[DATA RECORDS — start]

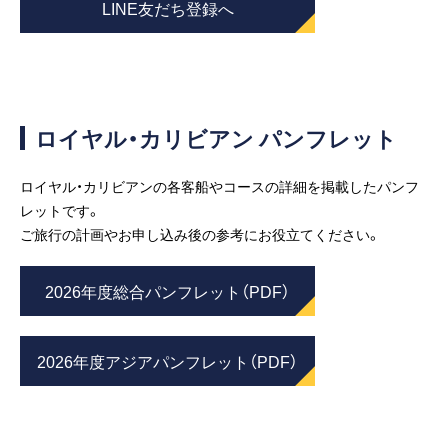
LINE友だち登録へ
ロイヤル・カリビアン パンフレット
ロイヤル・カリビアンの各客船やコースの詳細を掲載したパンフ
レットです。
ご旅行の計画やお申し込み後の参考にお役立てください。
2026年度総合パンフレット（PDF）
2026年度アジアパンフレット（PDF）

[DATA RECORDS — finish]

YOUR GOAL
Would you please transcribe the listing in full, exactly, while omitting the images?

OUTPUT FOR THIS EXERCISE
LINE友だち登録へ
ロイヤル・カリビアン パンフレット
ロイヤル・カリビアンの各客船やコースの詳細を掲載したパンフ
レットです。
ご旅行の計画やお申し込み後の参考にお役立てください。
2026年度総合パンフレット（PDF）
2026年度アジアパンフレット（PDF）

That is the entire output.